# WHAT IS NEEDED:
Nothing but the pictures may be left out. Restate the rest of the entries word for word.

[[ RECORDS TO USE open ]]

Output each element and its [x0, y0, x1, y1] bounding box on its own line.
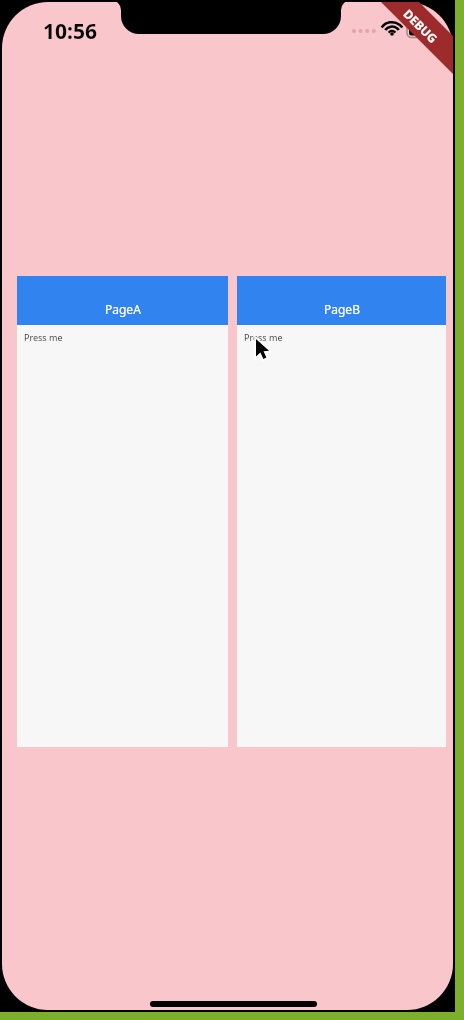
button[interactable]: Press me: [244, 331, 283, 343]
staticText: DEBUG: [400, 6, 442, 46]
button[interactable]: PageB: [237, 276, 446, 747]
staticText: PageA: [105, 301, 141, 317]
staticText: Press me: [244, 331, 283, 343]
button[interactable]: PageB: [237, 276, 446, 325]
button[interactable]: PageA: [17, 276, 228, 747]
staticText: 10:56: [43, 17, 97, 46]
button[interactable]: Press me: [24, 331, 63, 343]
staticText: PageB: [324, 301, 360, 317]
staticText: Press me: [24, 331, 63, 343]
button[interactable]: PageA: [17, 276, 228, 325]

[[ RECORDS TO USE closed ]]

# ANSWER:
Output each element and its [x0, y0, x1, y1] bounding box on its own line.
button[interactable]: Press me: [244, 331, 283, 343]
staticText: DEBUG: [400, 6, 442, 46]
button[interactable]: PageB: [237, 276, 446, 747]
staticText: PageA: [105, 301, 141, 317]
staticText: Press me: [244, 331, 283, 343]
button[interactable]: PageB: [237, 276, 446, 325]
button[interactable]: PageA: [17, 276, 228, 747]
staticText: 10:56: [43, 17, 97, 46]
button[interactable]: Press me: [24, 331, 63, 343]
staticText: PageB: [324, 301, 360, 317]
staticText: Press me: [24, 331, 63, 343]
button[interactable]: PageA: [17, 276, 228, 325]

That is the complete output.